All that should appear is the line containing "avoir un effet" and the lines after it in the records below, each reproduced exactly.

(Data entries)
____________________

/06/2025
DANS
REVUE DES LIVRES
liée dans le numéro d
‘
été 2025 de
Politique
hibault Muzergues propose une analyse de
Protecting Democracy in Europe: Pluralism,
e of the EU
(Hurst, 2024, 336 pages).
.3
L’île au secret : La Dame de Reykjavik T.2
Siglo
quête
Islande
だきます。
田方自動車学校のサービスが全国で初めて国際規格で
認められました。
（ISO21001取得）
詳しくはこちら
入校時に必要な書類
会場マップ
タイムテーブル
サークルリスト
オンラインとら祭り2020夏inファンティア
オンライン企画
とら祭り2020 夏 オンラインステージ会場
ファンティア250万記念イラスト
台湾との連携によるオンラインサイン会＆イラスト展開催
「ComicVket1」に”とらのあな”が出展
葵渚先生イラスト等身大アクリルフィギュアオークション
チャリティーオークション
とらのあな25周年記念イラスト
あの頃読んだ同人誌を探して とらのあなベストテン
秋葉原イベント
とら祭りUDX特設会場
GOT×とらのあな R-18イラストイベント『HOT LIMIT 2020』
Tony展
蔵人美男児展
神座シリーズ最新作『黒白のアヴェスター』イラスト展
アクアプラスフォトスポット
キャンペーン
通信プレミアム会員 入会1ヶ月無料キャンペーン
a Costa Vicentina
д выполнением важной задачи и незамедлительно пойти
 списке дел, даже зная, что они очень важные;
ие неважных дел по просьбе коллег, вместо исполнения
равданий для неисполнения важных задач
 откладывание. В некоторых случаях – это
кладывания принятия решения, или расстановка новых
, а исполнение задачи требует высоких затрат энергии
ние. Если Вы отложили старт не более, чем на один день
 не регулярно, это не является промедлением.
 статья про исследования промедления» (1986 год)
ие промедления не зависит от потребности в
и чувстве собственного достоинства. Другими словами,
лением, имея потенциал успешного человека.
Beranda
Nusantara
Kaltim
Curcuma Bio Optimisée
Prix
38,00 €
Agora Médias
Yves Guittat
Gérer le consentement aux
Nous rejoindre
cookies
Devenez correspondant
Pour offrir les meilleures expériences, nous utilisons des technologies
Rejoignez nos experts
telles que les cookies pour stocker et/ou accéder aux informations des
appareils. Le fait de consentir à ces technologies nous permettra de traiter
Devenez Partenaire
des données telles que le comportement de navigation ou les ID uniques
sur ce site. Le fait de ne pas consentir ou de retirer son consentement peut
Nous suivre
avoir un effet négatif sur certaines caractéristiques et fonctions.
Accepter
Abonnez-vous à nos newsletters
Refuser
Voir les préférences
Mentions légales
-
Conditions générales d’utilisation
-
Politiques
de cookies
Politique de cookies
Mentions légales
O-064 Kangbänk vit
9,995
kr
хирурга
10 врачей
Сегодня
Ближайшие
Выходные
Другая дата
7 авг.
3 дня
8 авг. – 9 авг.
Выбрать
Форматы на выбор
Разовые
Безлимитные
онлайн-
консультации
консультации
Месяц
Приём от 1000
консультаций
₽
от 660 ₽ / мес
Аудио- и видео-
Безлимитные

____________________

Response for this exercise.
avoir un effet négatif sur certaines caractéristiques et fonctions.
Accepter
Abonnez-vous à nos newsletters
Refuser
Voir les préférences
Mentions légales
-
Conditions générales d’utilisation
-
Politiques
de cookies
Politique de cookies
Mentions légales
O-064 Kangbänk vit
9,995
kr
хирурга
10 врачей
Сегодня
Ближайшие
Выходные
Другая дата
7 авг.
3 дня
8 авг. – 9 авг.
Выбрать
Форматы на выбор
Разовые
Безлимитные
онлайн-
консультации
консультации
Месяц
Приём от 1000
консультаций
₽
от 660 ₽ / мес
Аудио- и видео-
Безлимитные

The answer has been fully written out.